Lyα MCRT

How does THOR stack up against established Lyα radiative-transfer codes on accuracy and speed?

Run on a single consumer desktop — AMD Ryzen 9 5950X and an NVIDIA RTX 3090 — at N = 10 000 photons, all -O3: THOR with clang (via AdaptiveCpp), the other codes with gcc/gfortran. The GPU bar is THOR's FP32 build at N = 10⁶ (enough to fill the card); the CPU bars are FP64.²

Accuracy

The test is the Neufeld static sphere — a point source at the centre of a static, uniform, dust-free sphere of hydrogen — run against RASCAS, COLT and Iltis. Its emergent Lyα profile has a closed-form solution¹, so each code's accuracy is just its R² against it:

\[ J(x) \;\propto\; \frac{x^2}{1 + \cosh\!\big[\sqrt{2\pi^3/27}\,|x^3|/(a\,\tau_0)\big]} \]

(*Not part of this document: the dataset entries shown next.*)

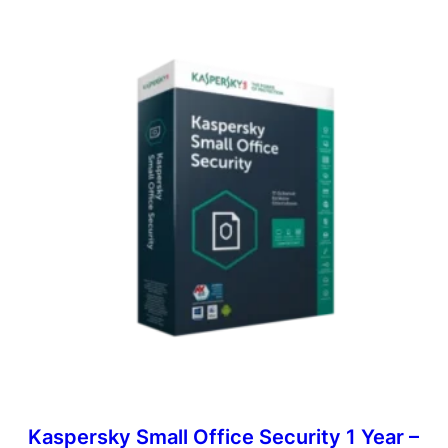
Kaspersky Small Office Security 1 Year –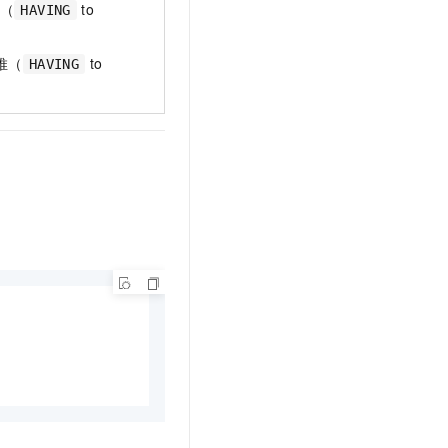
推（
to
HAVING
推（
to
HAVING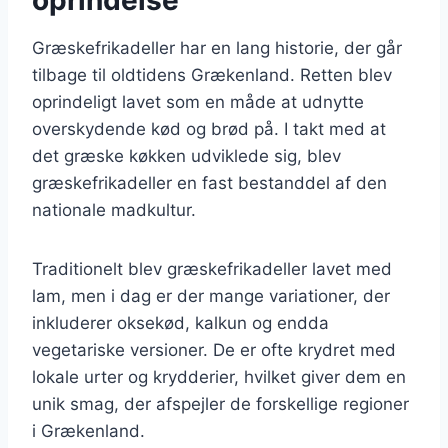
Græskefrikadeller har en lang historie, der går
tilbage til oldtidens Grækenland. Retten blev
oprindeligt lavet som en måde at udnytte
overskydende kød og brød på. I takt med at
det græske køkken udviklede sig, blev
græskefrikadeller en fast bestanddel af den
nationale madkultur.
Traditionelt blev græskefrikadeller lavet med
lam, men i dag er der mange variationer, der
inkluderer oksekød, kalkun og endda
vegetariske versioner. De er ofte krydret med
lokale urter og krydderier, hvilket giver dem en
unik smag, der afspejler de forskellige regioner
i Grækenland.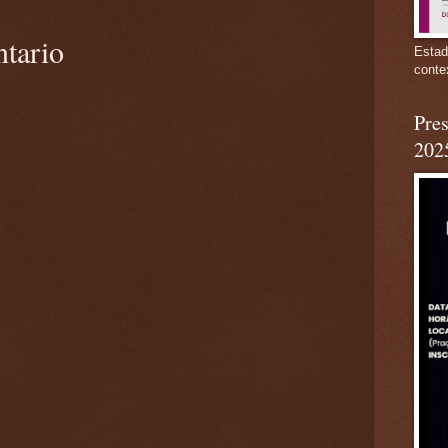
ntario
Estad
conte
Pres
202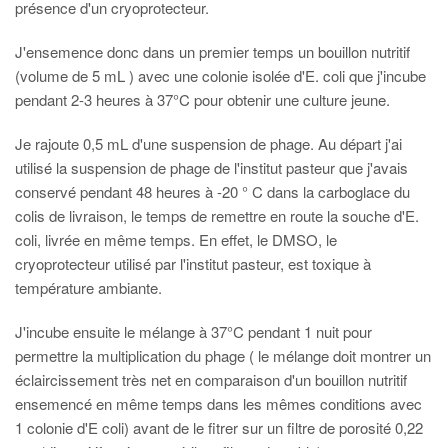
présence d'un cryoprotecteur.
J'ensemence donc dans un premier temps un bouillon nutritif
(volume de 5 mL ) avec une colonie isolée d'E. coli que j'incube
pendant 2-3 heures à 37°C pour obtenir une culture jeune.
Je rajoute 0,5 mL d'une suspension de phage. Au départ j'ai
utilisé la suspension de phage de l'institut pasteur que j'avais
conservé pendant 48 heures à -20 ° C dans la carboglace du
colis de livraison, le temps de remettre en route la souche d'E.
coli, livrée en même temps. En effet, le DMSO, le
cryoprotecteur utilisé par l'institut pasteur, est toxique à
température ambiante.
J'incube ensuite le mélange à 37°C pendant 1 nuit pour
permettre la multiplication du phage ( le mélange doit montrer un
éclaircissement très net en comparaison d'un bouillon nutritif
ensemencé en même temps dans les mêmes conditions avec
1 colonie d'E coli) avant de le fitrer sur un filtre de porosité 0,22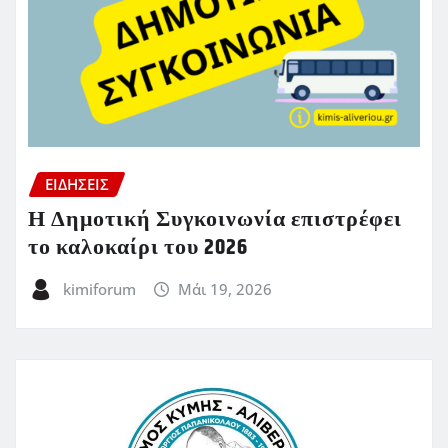
ΕΙΔΗΣΕΙΣ
Η Δημοτική Συγκοινωνία επιστρέφει
το καλοκαίρι του 2026
kimiforum
Μάι 19, 2026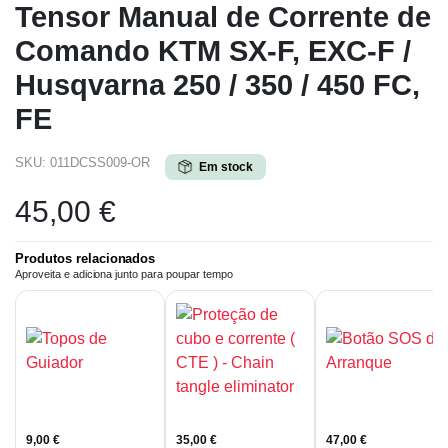
Tensor Manual de Corrente de
Comando KTM SX-F, EXC-F /
Husqvarna 250 / 350 / 450 FC,
FE
SKU:
011DCSS009-OR
Em stock
45,00
€
Produtos relacionados
Aproveita e adiciona junto para poupar tempo
9,00
€
35,00
€
47,00
€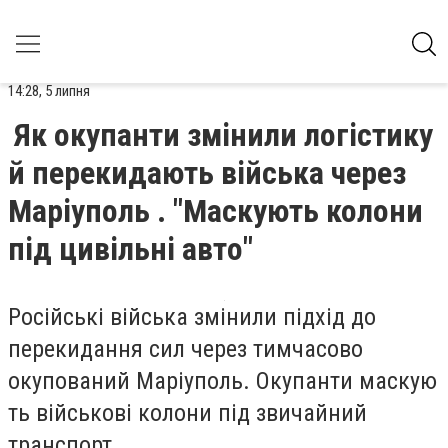
14:28, 5 липня
Як окупанти змінили логістику
й перекидають війська через
Маріуполь . "Маскують колони
під цивільні авто"
Російські війська змінили підхід до
перекидання сил через тимчасово
окупований Маріуполь. Окупанти маскую
ть військові колони під звичайний
транспорт.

Canonical run: τ₀ = 10⁶, T = 2×10⁴ K, xcrit = 0 (no acceleration).

All four codes land on the analytic curve (R² ≈ 0.91–0.96) and agree with each other to ~1.5 %, each doing the ~10⁶ scatterings per photon expected without acceleration.

Iltis

The public cbehren/Iltis is broken for this comparison (spiky spectrum, R² ≈ 0.6 at τ₀ ≥ 10⁵), so it is not in the default run. Add it with a maintained (private) voroILTIS build — run_all.sh forwards ILTIS_URL/ILTIS_REF to the container build:

ILTIS_URL=<voroILTIS-repo> ILTIS_REF=<sha> \
  run_all.sh --build --codes "thor rascas colt iltis" --tau10 6 --out ./out

Run it

apptainer/benchmarks/neufeld/common/run_all.sh --build --tau10 6 --out ./out

TAU10 sets the optical depth; NPHOTONS, RASCAS_NRANKS and --march are the other knobs.

References

Neufeld (1990), ApJ 350, 216 — ADS
Dijkstra, Haiman & Spaans (2006), ApJ 649, 14 — ADS
Byrohl & Nelson (2025), THOR code paper — see Papers

Dijkstra, Haiman & Spaans (2006), after Neufeld (1990). ↩
Run 2026-06-05. Code versions — THOR 7449d06a, COLT 88429d9, RASCAS 3b18dd0, voroILTIS 9ae77da (plus local Neufeld-setup modifications not captured by the hash). The public-Iltis container recipe pins 3efd87c but is not used for these figures. ↩